AI agents have a similar problem. The idea of software that can take a goal, make decisions, and do work on your behalf is genuinely compelling. But figuring out which AI agent use cases are actually worth building is where most teams get stuck. 

To help close that gap and get you building (no diamond pickaxes needed in this case, unfortunately), I'll walk you through practical examples of AI agents taking on the kind of messy, multi-step work that slows teams down—and how to build something similar yourself. 

Table of contents:

  • What are AI agents?

  • 8 AI agent use cases and examples

  • Best practices for using AI agents

  • Build secure AI agents with Zapier

What are AI agents?

An AI agent is a system that can carry out tasks autonomously to achieve a goal, often across multiple tools. Tell it what you want to happen, and it'll figure out how. That's what makes agents different from traditional automation, which follows a fixed set of rules no matter what.

Of course, that definition covers a lot of ground. There are many different kinds of AI agents—from simple rule-based agents to more autonomous, multi-step ones that plan, reason, and adapt as they go. If you want a deeper breakdown, check out our full guide on the different types of AI agents.

8 AI agent use cases and examples in the workplace

Not every workflow needs an AI agent, but when you find one that does, suddenly you have a lot more time to spend on work that actually requires a human. Here are eight examples of AI agents doing real work across marketing, sales, and customer support.

Support ticket triage

Best for: Customer support

Support teams that handle high ticket volumes spend a surprising amount of time on work that happens before they can actually help a customer—like pulling context, cross-referencing past issues, and tracking down the right documentation. An AI agent can handle all of that automatically. 

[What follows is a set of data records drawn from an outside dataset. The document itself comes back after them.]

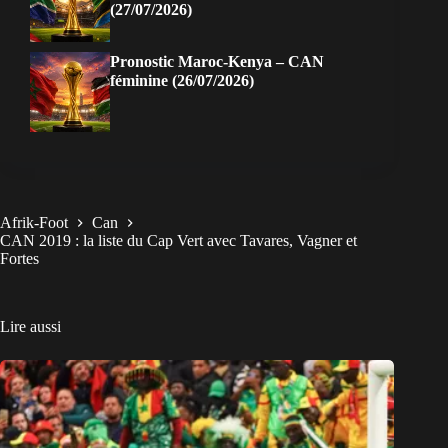
(27/07/2026)
Pronostic Maroc-Kenya – CAN
féminine (26/07/2026)
Afrik-Foot
Can
CAN 2019 : la liste du Cap Vert avec Tavares, Vagner et
Fortes
Lire aussi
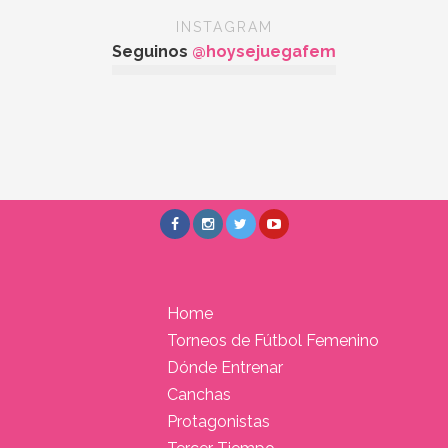
INSTAGRAM
Seguinos
@hoysejuegafem
Home
Torneos de Fútbol Femenino
Dónde Entrenar
Canchas
Protagonistas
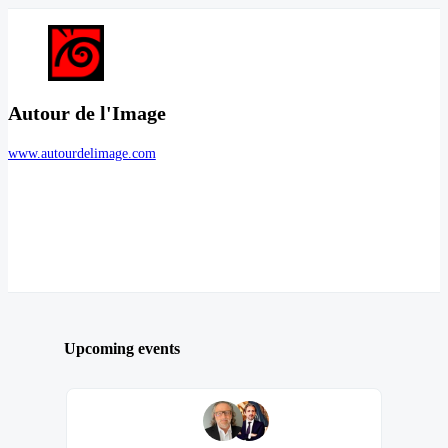
Autour de l'Image
www.autourdelimage.com
Upcoming events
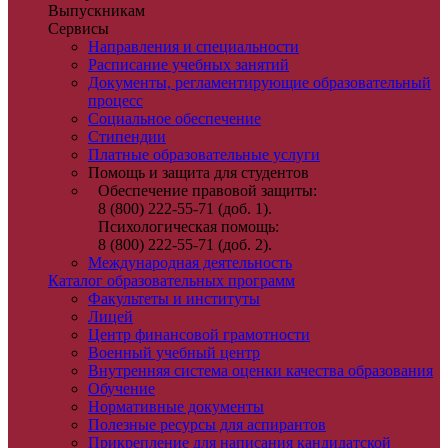
Выпускникам
Сервисы
Направления и специальности
Расписание учебных занятий
Документы, регламентирующие образовательный
процесс
Социальное обеспечение
Стипендии
Платные образовательные услуги
Помощь и защита для студентов
Обеспечение правовой защиты:
8 (800) 222-55-71 (доб. 1).
Психологическая помощь:
8 (800) 222-55-71 (доб. 2).
Международная деятельность
Каталог образовательных программ
Факультеты и институты
Лицей
Центр финансовой грамотности
Военный учебный центр
Внутренняя система оценки качества образования
Обучение
Нормативные документы
Полезные ресурсы для аспирантов
Прикрепление для написания кандидатской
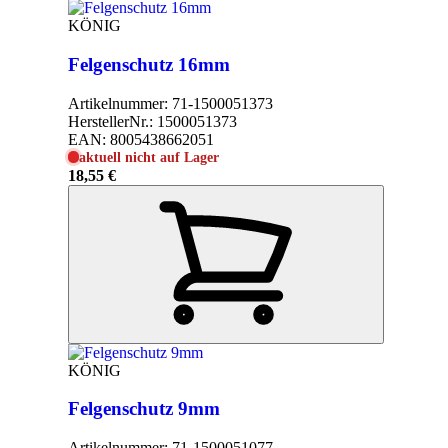
KÖNIG
Felgenschutz 16mm
Artikelnummer:
71-1500051373
HerstellerNr.:
1500051373
EAN:
8005438662051
aktuell nicht auf Lager
18,55 €
KÖNIG
Felgenschutz 9mm
Artikelnummer:
71-1500051077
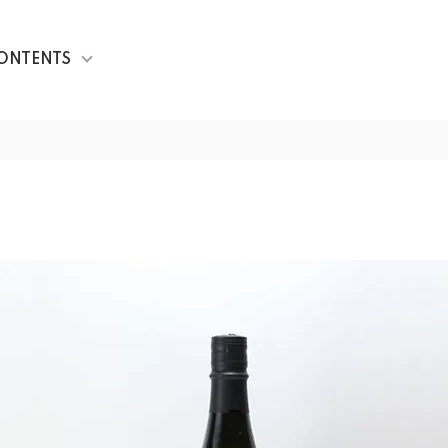
ONTENTS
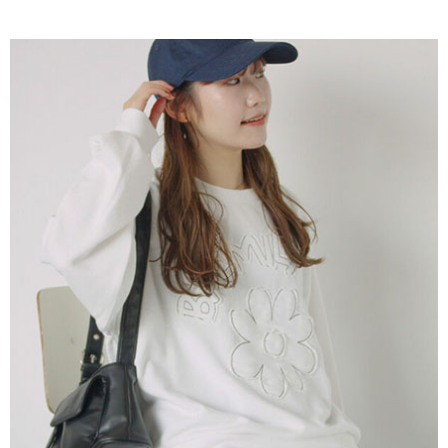
AFTEE先享後付是「在收到商品之後才付款」的支付方式。 讓您購物簡單
3.實際核准額度、可分期數及費用金額請依後續交易確認頁面所載為準。
便利好安心！
4.訂單成立30分鐘內，如未前往確認交易或遇審核未通過，訂單將自動取
１．簡單：不需註冊會員、不需綁卡、不需儲值。
運送方式
消。如遇「轉專審核」未通過狀況，表示未達大哥付你分期系統評分，恕無
２．便利：只要手機號碼，簡訊認證，即可結帳。
法說明評估內容。
３．安心：先確認商品／服務後，再付款。
全家取貨付款
【繳款方式說明】
1.分期款項不併入電信帳單，「大哥付你分期」於每月結算日後寄送繳費提
每筆NT$60，滿NT$1,500(含以上)免運費
【「AFTEE先享後付」結帳流程】
醒簡訊。
１．於結帳方式選擇「AFTEE先享後付」後，將跳轉至「AFTEE先享後付」
2.透過簡訊連結打開帳單後，可選擇「超商條碼／台灣大直營門市／銀行轉
全家純取貨
結帳頁面，進行簡訊認證並確認金額後，即可完成結帳。
帳／街口支付／iPASS MONEY」等通路繳費。
２．訂單成立數日內，您將收到繳費通知簡訊。
每筆NT$60，滿NT$1,500(含以上)免運費
３．收到繳費通知簡訊後14天內，點擊此簡訊中的連結，可透過四大超商／
【注意事項】
ATM／網路銀行／等多元方式進行付款，方視為交易完成。
萊爾富取貨付款
1.本服務係由「台灣大哥大股份有限公司」（以下簡稱本公司）所提供，讓
※ 請注意：結帳手續完成當下不需立刻繳費，但若您需要取消訂單，請聯絡
用戶於交易時，得透過本服務購買商品或服務，並由商店將買賣／分期付款
每筆NT$60，滿NT$1,500(含以上)免運費
購買商品的店家。未經商家同意取消之訂單仍視為有效，需透過AFTEE先享
買賣價金債權讓與本公司後，依約使用本公司帳單繳交帳款。
後付繳納相關費用。
2.基於同意付款使用「大哥付你分期」之契約關係目的，商店將以您的個人
萊爾富純取貨
※ 交易是否成功請以「AFTEE先享後付 」之結帳頁面顯示為準，若有關於
資料（包含姓名、電話或地址）提供予台灣大哥大進項蒐集、處理及利用，
是否繳費成功／繳費後需取消欲退款等相關疑問，請聯繫「AFTEE先享後付
每筆NT$60，滿NT$1,500(含以上)免運費
由本公司與您本人進行分期帳單所需資料之確認、核對及更正。
客戶支援中心」
https://netprotections.freshdesk.com/support/home
3.完整用戶服務條款，請詳閱以下連結：
https://oppay.tw/userRule
7-11取貨付款
【注意事項】
１．透過由恩沛科技股份有限公司提供之「AFTEE先享後付」服務完成之交
每筆NT$60，滿NT$1,500(含以上)免運費
易，需依本服務之必要範圍內提供個人資料，並將交易相關給付款項請求債
權轉讓予恩沛科技股份有限公司。
7-11純取貨
２．關於個人資料處理事宜，請瀏覽以下網址：
每筆NT$60，滿NT$1,500(含以上)免運費
https://aftee.tw/terms/#terms3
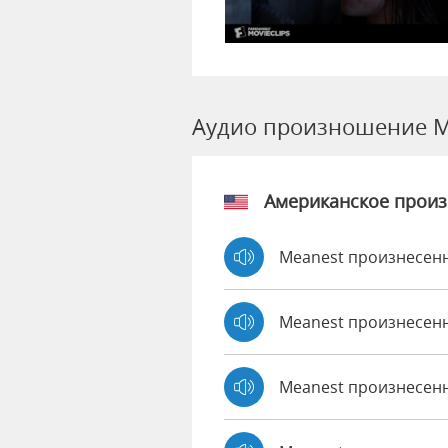
Аудио произношение M
Американское прои
Meanest произнесенн
Meanest произнесен
Meanest произнесен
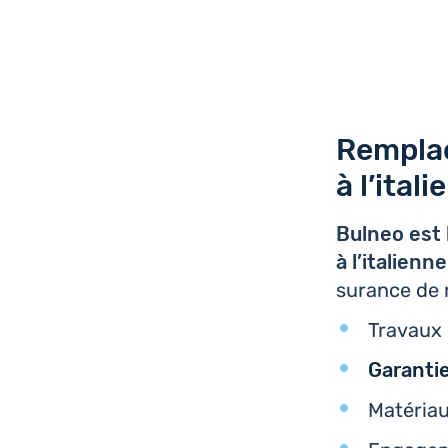
Remplac
à l’ital
Bulneo est 
à l’i­ta­lie
su­rance de r
Travaux 
Garan­ti
Maté­ria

ClickUp was handling around 5,000 tickets a month, with each one requiring about 15 minutes of manual research before a rep could respond. Using Zapier, they connected their support stack via Zapier MCP, which pulls full ticket context from Zendesk and cross-references it against their internal knowledge base and past tickets. AI by Zapier then takes that context, classifies the issue, and maps it to relevant documentation and a recommended response path. By the time a rep opens the ticket, the research is already done. 

Personalized customer service at scale

Best for: Customer support

Handling customer service across multiple locations—each with its own inbox, its own ticket volume, and its own mix of high-value and standard customers—is the kind of operational challenge that gets messier the more you try to manage it manually. An AI agent can bring consistency and personalization to the whole thing at once.

Erewhon used Zapier to build a sophisticated, multi-step workflow connecting Help Scout, ChatGPT, a vector store of institutional knowledge, and BigQuery. When a ticket arrives, the system checks the customer's membership profile, including purchase history, and drafts a personalized reply grounded in Erewhon's actual policies. 

To keep quality in check, they built a second AI agent that grades each draft against the final human response, scoring how much was changed. Seventy percent of drafts are now sent without modification, saving the team 1,500 labor hours a year across 10 stores.

Customer sentiment analysis

Best for: Customer support

Customer feedback is rarely in short supply. The problem is that it's usually scattered across support tickets, reviews, live chat, and social—with no easy way to see the full picture.

An AI agent can monitor all of those channels simultaneously, analyze sentiment, and route the right signals to the right teams automatically. For example, a surge of negative feedback from high-value accounts automatically gets escalated to customer experience leads before it becomes a churn risk. Or positive feedback that would otherwise get buried gets flagged for the marketing team to turn into social proof. 

Instead of someone manually combing through hundreds of messages a week, the team gets a daily digest of what actually matters.

Churn risk monitoring

Best for: Customer support

By the time a customer explicitly flags dissatisfaction, the retention window is often already closing. An AI agent can shift that dynamic entirely: monitoring signals across your CRM, support tool, and customer health platform continuously, so your customer support team is working from a live picture of account health rather than finding out about a problem on a quarterly call.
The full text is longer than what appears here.